◆ Problem to solve:
Look through the entries below and show every line containing the word "vara".

Dataset entries
==================================================
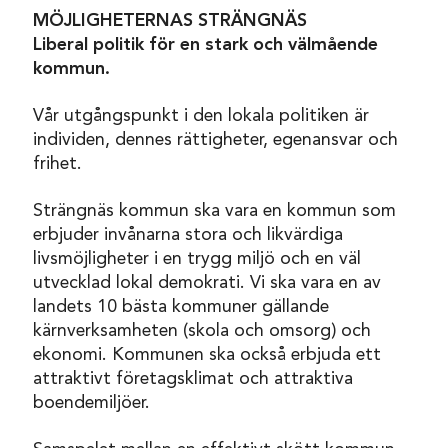
MÖJLIGHETERNAS STRÄNGNÄS
Liberal politik för en stark och välmående
kommun.
Vår utgångspunkt i den lokala politiken är
individen, dennes rättigheter, egenansvar och
frihet.
Strängnäs kommun ska vara en kommun som
erbjuder invånarna stora och likvärdiga
livsmöjligheter i en trygg miljö och en väl
utvecklad lokal demokrati. Vi ska vara en av
landets 10 bästa kommuner gällande
kärnverksamheten (skola och omsorg) och
ekonomi. Kommunen ska också erbjuda ett
attraktivt företagsklimat och attraktiva
boendemiljöer.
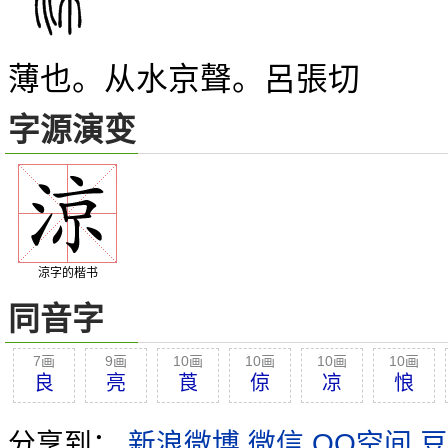
薄也。从水京聲。呂張切
字源演变
涼字的楷书
同音字
7画
9画
10画
10画
10画
10画
良
亮
莨
倞
凉
悢
分享到：
新浪微博
微信
QQ空间
豆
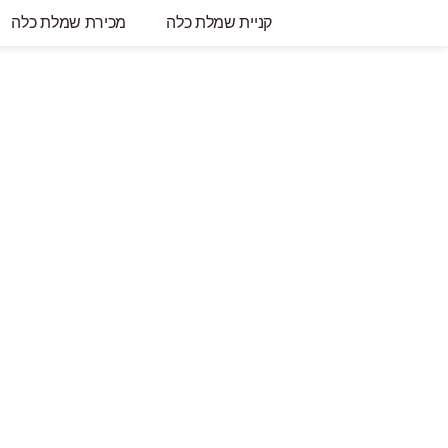
קניית שמלת כלה
מכירת שמלת כלה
==================================================
◆ Task result:
Strängnäs kommun ska vara en kommun som
utvecklad lokal demokrati. Vi ska vara en av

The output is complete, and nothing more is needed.